How to Declare Content Sourcing in the Age of AI

E.R. Burgess
Credtent on Content
14 min readMay 15, 2024

--

Photo by Max Langelott on Unsplash

Futurist Stewart Brand once said “Information wants to be free” and it has resonated for decades. While I like the sound of that, we need to be careful about not putting “content” into the same box as “information.” It’s vital that information is free and available to people in an open society. As the Freedom of Information Act has shown, we need exposure to information that could show how the government, businesses, and other officials act when they aren’t in the public view. Transparency is important, but so is the information we need to be aware, healthy, happy, and safe. Thus, public information about these matters should be accessible to all people whenever possible. I believe this is the spirit of what Brand meant.

That said, “content” isn’t just more information. Up until recently, we knew that humans had put work into framing, presenting, adding context, and possibly even generating the information presented as “content” — whether that is an article in a newspaper about an escaped zebra, a painting of two people with bags over their heads kissing, a song about losing the love of your life to a man riding a Vespa, or even just the best Tweet people have heard all day. If we simply equate ‘content’ with ‘information’ or even ‘data’, as some are wont to do more frequently in our modern Age of AI, you may believe it wants to be free.

As a content creator for over thirty years with books, video games, board games, videos, and hundreds of articles out in the public view, I can tell you that even if you feel content wants to be free, it definitely doesn’t want to be exploited.

Content is Information with Extra Value

While making great content freely available for people to experience is the right thing to do (e.g., libraries and museums), it’s quite a different situation to assume businesses should have free access to all content so they can make money by Frankensteining together ‘new’ content from the bones, flesh, and sinew of creative content crafted by human beings.

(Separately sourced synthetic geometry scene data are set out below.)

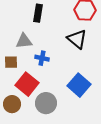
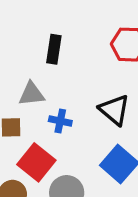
black triangle: (77, 39) -> (114, 110), moved

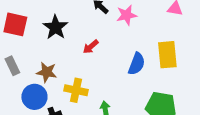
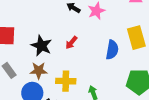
black star: (55, 27) -> (41, 46), moved

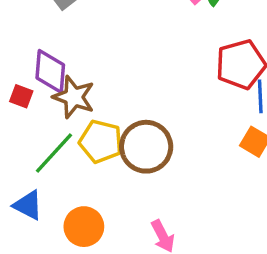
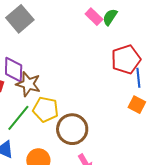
brown circle: (146, 147) -> (72, 129), moved

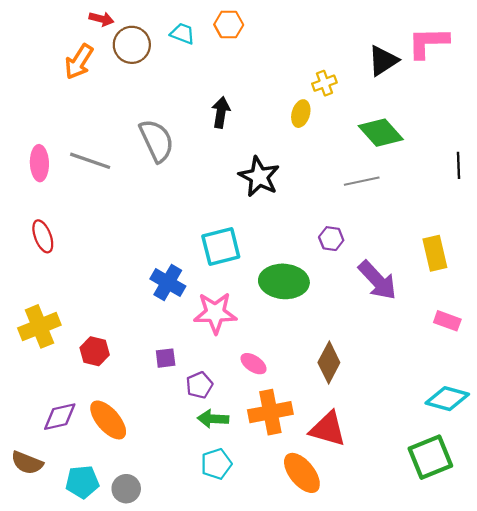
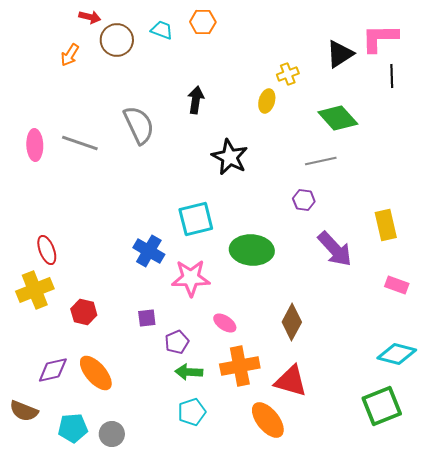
orange arrow: (79, 62) -> (70, 55), size x0.7
black line: (459, 165) -> (392, 76), moved
red ellipse: (43, 236) -> (47, 250), moved
purple hexagon: (331, 239) -> (304, 200), moved

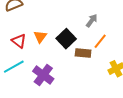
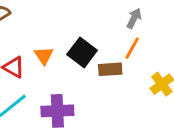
gray arrow: (92, 21) -> (134, 18), moved
purple cross: (43, 75) -> (57, 111), turned -30

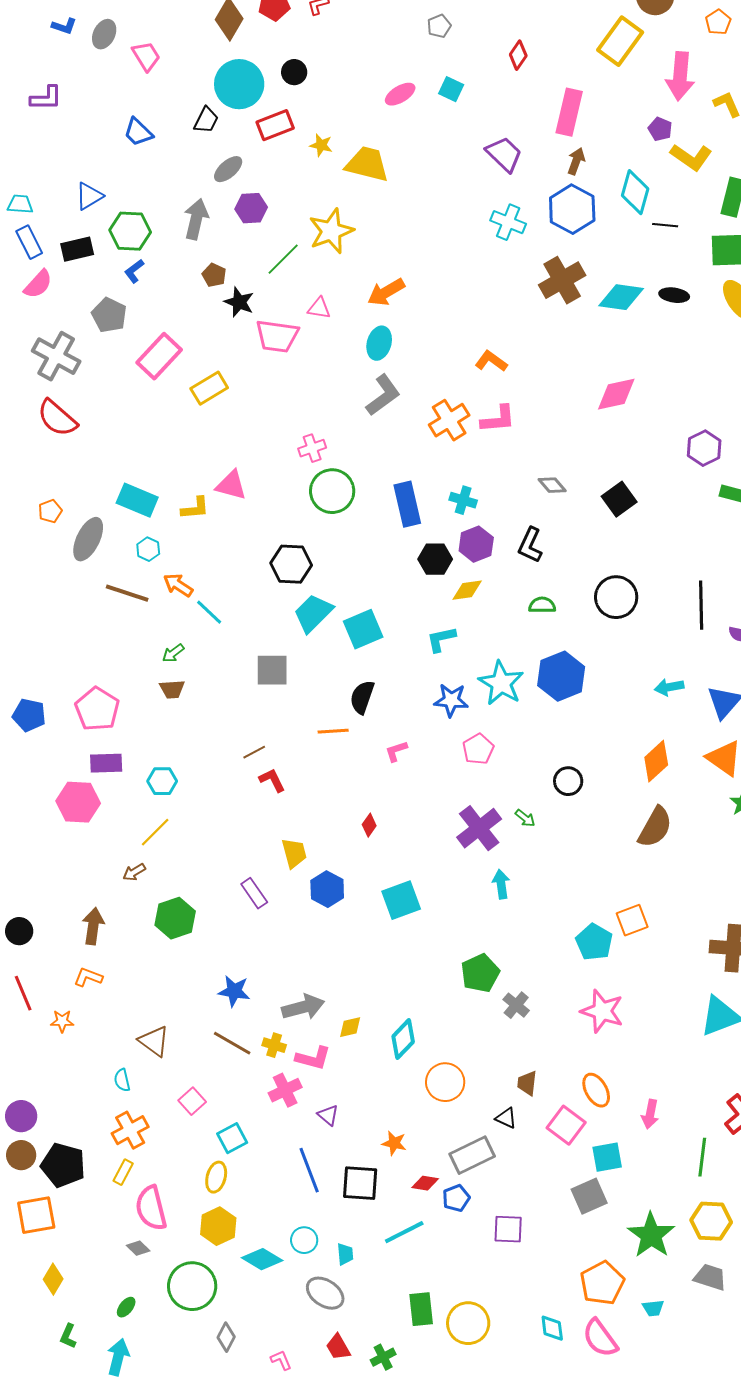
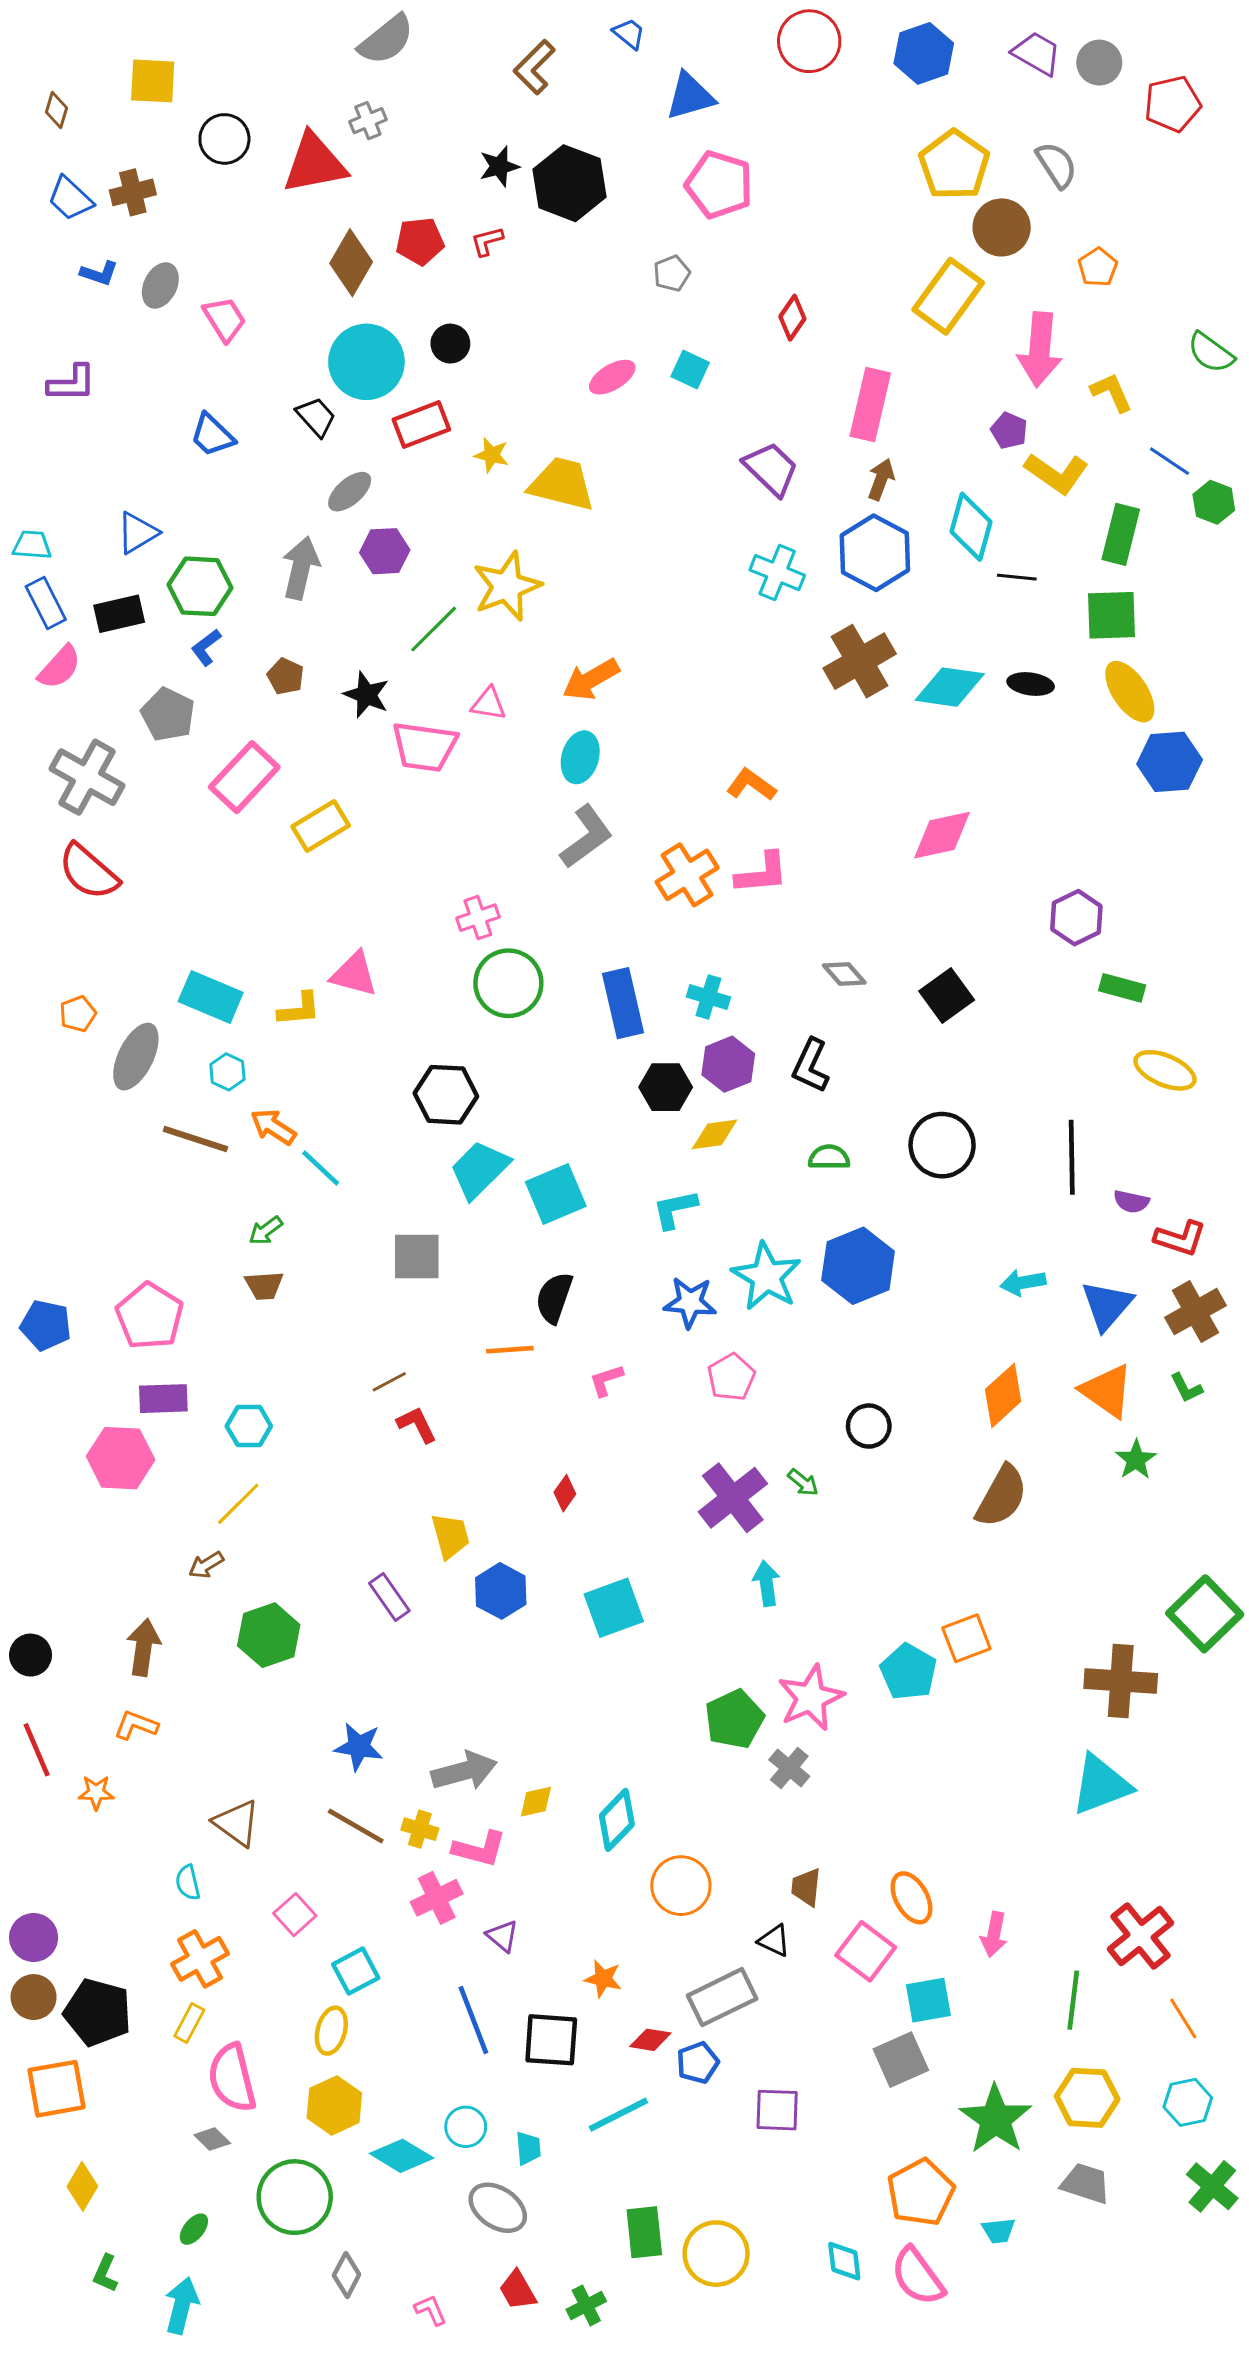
black trapezoid: (206, 120) -> (316, 417), turned -68
brown pentagon: (214, 275) -> (286, 676), moved
pink star: (602, 1011) -> (811, 1698), moved, turned 30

Even the tools human beings use to make content get no respect from tech right now. The most art-friendly of the tech companies, Apple, just released the horror show ad below to promote their new iPad. I never met the man but I’ve read enough about Steve Jobs to think he would not have approved of “Crush!”, Apple’s grim new spot.

Et tu, Apple?

Yet, this is where we are with AI. Big AI is making use of content created by people (Human-Created Content, if you will) to offer their customers the chance to produce new content built on the extracted value of work they did not pay to use. Simply put, if the originator of said content isn’t being paid, their work and they themselves are being exploited.

This doesn’t mean the AI building something from a Large Language Model (LLM) is creating something of actual value. They may be asking an AI to produce an image of Jennifer Aniston as Joan of Arc or Frida Kahlo. This may not provide any value beyond the person prompting to get this work looking at it and smiling briefly. But they extracted value from other works to get that moment of (very) mild amusement.

I doubt even Jennifer Aniston wants this, but some AI made it in 5 seconds. © Who Knows? This is ACC.

Let me put my cards on the table: I don’t believe that this should happen without consent from the folks whose work enabled the system to produce that piece of content. Whether it is throwaway garbage or something the prompter plans to print on t-shirts for some side income, value was provided and only the tech folks who made it possible get to make money. The creatives are usually left out of the transaction.

Artists, actors, writers, and creative folks in general should be concerned if they cannot control their own content in this situation. Of course, Copyright protects creators from being copied directly in the marketplace. It’s not perfect, as some countries like China don’t respect Intellectual Property laws at all, but it does provide for protection against direct copying. We simply need to include programmatic copying as well because that is what is happening with AI tools.

The Black Box Excuse

Most technologists have become apologists for AI when it comes to crediting and compensating the creators whose work is being used in their models. “AI is a ‘black-box solution’ so we don’t know what all went into that content. That’s because deep learning tools provide no transparency into the way existing content in the LLMs training data is being processed into new content at the request of a prompt.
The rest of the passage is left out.